Developing Into a True Leader Takes Time, But You Can Do Some Things Right Away.
By Steve Schumacher
In my career of coaching and guiding leaders at all levels, I have recognized that going from a new manager to a well-respected leader takes a lot of time. Few of us come into the role of management with all the skills necessary to manage people effectively, much less lead large organizations. The combination of training, feedback, coaching, and experience is what makes leaders, not a fancy business card with a glossy title on it.
In this working world of problems coming at us 24/7, dwindling resources and fires burning all around us, it is very difficult to focus on your management and leadership skills. Often, we get very little coaching or mentoring from our bosses. Our performance appraisals focus mostly on hitting the numbers, and not on true development of our skills and abilities in managing people. Even if we do take the time to focus on developing leadership skills, it is nearly impossible to break old habits without consistent, specific feedback on how we are doing.

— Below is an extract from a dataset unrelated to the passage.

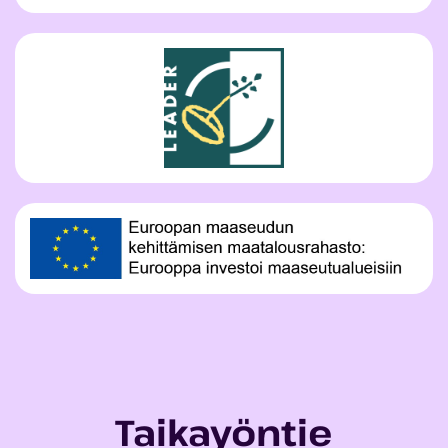
Taikayöntie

Becoming a leader does not happen overnight, but there are some things you can do today that will help you take some strides to getting there:
Set up teams. Get groups of people working together more often. Create the teams either by project, department, or cross-functionally. Give them some clear expectations of what you want them to accomplish as a team, and let them go. They will learn to communicate better and, in most cases, will exceed your expectations.
Hire people that are better than you. Learn to interview using behavioral questions. Recruit and hire people that have greater potential than you do. That will increase you energy level and make you perform to your maximum capability. Bringing on people that want your job, and will work to get it, will increase the energy and commitment of everyone around them.
Learn to be very specific. Build in numbers when you give directions to people, whenever you can. Create a picture in their mind of what you are talking about. When talking to your employees, always give a solid introduction to what you are going to talk about, check for their understanding, and summarize before you end the conversation.
Assign projects in pieces. When you give employees huge tasks all at once, you are increasing the odds they fail. Large projects piled on top of what people are already doing can be overwhelming. Break the projects down into smaller pieces that you can follow-up on regularly. With each piece of success, keep giving additional pieces until the project is completed. You do not eat an elephant in one bite.
Smile. Take the time each day to greet your employees with a smile and thank them for being there. People do not remember what you did as much as they remember how you made them feel. Showing just a little courtesy will dramatically improve morale and it takes very little effort.
Ask for input. Sincerely seek the opinions of others. Learn to ask more open-ended questions of people, and then truly listen to their answers. Work hard at implementing what they tell you. Asking versus telling people what to do will increase trust, understanding, and involvement.
Celebrate successes through stories. Take time to gather employees and have everyone share stories of what has worked well recently. Ask for volunteers. Making it mandatory will put pressure on people to come up with a story. Do it spontaneously. Doing this will enhance relationships, increase learning, and show that you are committed to teamwork.
Put flipcharts all around. Too often, people have meetings and good ideas are not recorded. Having a flipchart in every conference room, and using them, will help capture ideas. Instead of having discussions that go nowhere, use a flipchart to problem-solve and keep discussions on track.
Write notes. In this electronic world, emails are easily disposed of. Take the time to write handwritten thank you notes to employees. We like personal reminders of when we have made a difference.